Mr. Griffith said baseball wasn't that kind of shoestring operation any more. He said old Clark Griffith had won a world championship in the '20s with an annual payroll of $125,000. Now, he said, the Senators have a payroll, for players and office help, of $50,000 every two weeks.
I told Mr. Griffith I was charmed with the comforts of second-division, even eighth-place, baseball. Mr. Griffith said he was sorry, but he wasn't charmed at all. I said somebody had to be last, and Mr. Griffith agreed but said that he wished it would be somebody else. Three straight years in eighth place, he said, was more than enough of the cellar for him.
I said I had to admit that this ball club was different. With Allison and Lemon hitting that ball, with Killebrew due back soon, with Pascual going great guns and Ramos just overdue for a streak, I said this ball club was going places.
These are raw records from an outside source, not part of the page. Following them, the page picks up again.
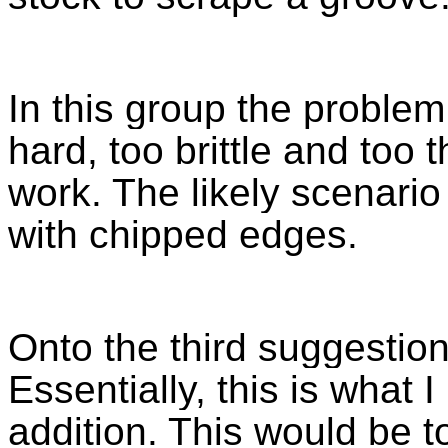
In this group the problem 
hard, too brittle and too t
work.
The likely scenari
with chipped edges.
Onto the third suggestion,
Essentially, this is what 
addition. This would be to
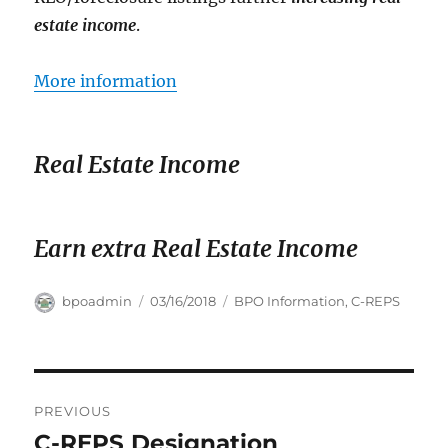
estate income
.
More information
Real Estate Income
Earn extra Real Estate Income
Author
Posted
Categories
bpoadmin
03/16/2018
BPO Information
,
C-REPS
on
Post
PREVIOUS
navigation
C-REPS Designation
Previous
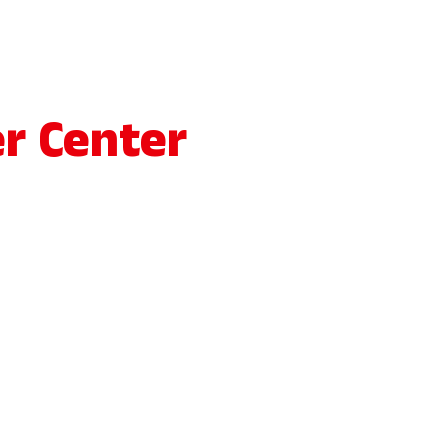
r Center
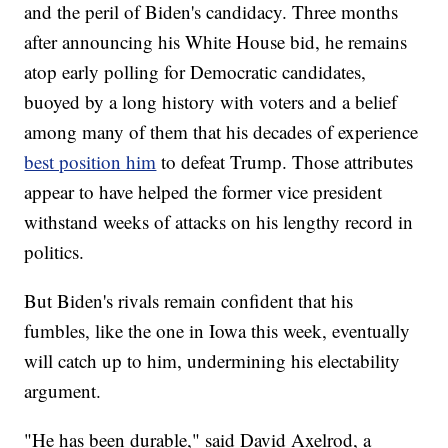
and the peril of Biden's candidacy. Three months
after announcing his White House bid, he remains
atop early polling for Democratic candidates,
buoyed by a long history with voters and a belief
among many of them that his decades of experience
best position him
to defeat Trump. Those attributes
appear to have helped the former vice president
withstand weeks of attacks on his lengthy record in
politics.
But Biden's rivals remain confident that his
fumbles, like the one in Iowa this week, eventually
will catch up to him, undermining his electability
argument.
"He has been durable," said David Axelrod, a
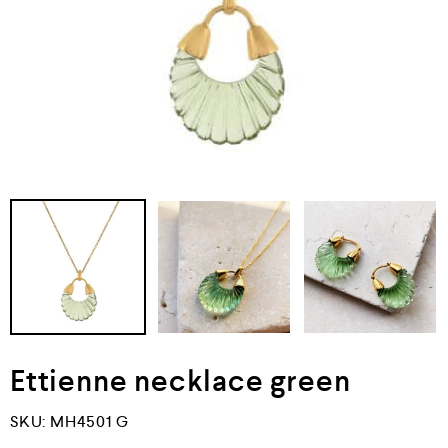
Ettienne necklace green
SKU:
MH4501 G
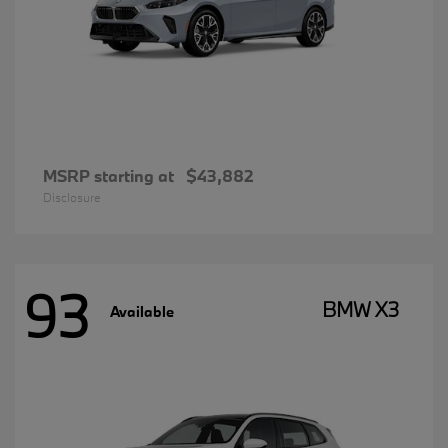
MSRP starting at
$43,882
Disclosure
93
BMW X3
Available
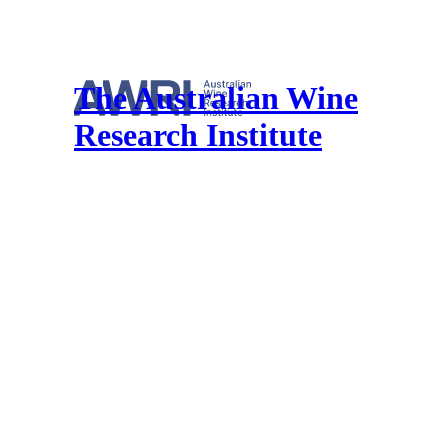
The Australian Wine
Research Institute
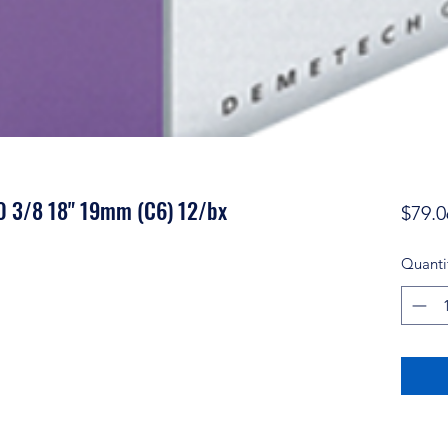
-0 3/8 18" 19mm (C6) 12/bx
$79.0
Quanti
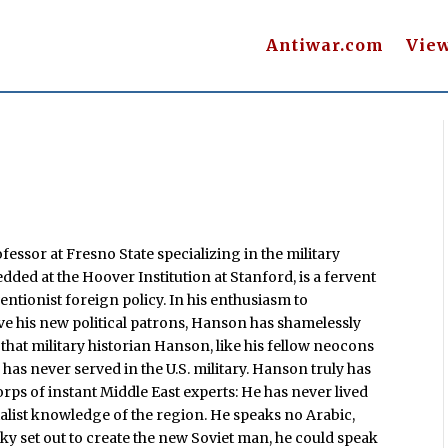
Antiwar.com
Vie
fessor at Fresno State specializing in the military
ded at the Hoover Institution at Stanford, is a fervent
entionist foreign policy. In his enthusiasm to
ve his new political patrons, Hanson has shamelessly
hat military historian Hanson, like his fellow neocons
has never served in the U.S. military. Hanson truly has
ps of instant Middle East experts: He has never lived
alist knowledge of the region. He speaks no Arabic,
sky set out to create the new Soviet man, he could speak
No pennant this year, I said, but up there making trouble for the leaders.
I used to say that about the old Browns every spring. I hadn't learned much. A few days later we flew into Detroit on our first-class charter plane, dropped the first game to the Tigers (another heart-breaker for Ramos) and slipped into eighth place by 10 percentage points. But next day Camilo Pascual came through again, shut out the Tigers 3-0 in 11 innings, and the Senators bounced back to seventh.
It was a perfect game to watch. There were just 4,904 paying customers. A man could find his five seats just about anywhere he wanted. He could walk up to the hot dog stands and pick out the particular dog that was done to his liking. He could turn around and call a hitter or a pitcher or an umpire a bum and have the pleasure of seeing his target look up to see where the insult came from.
It was peace, it was wonderful, it was good old eighth place where a man has plenty of elbow room—and the sparrows have a feast on the old popcorn.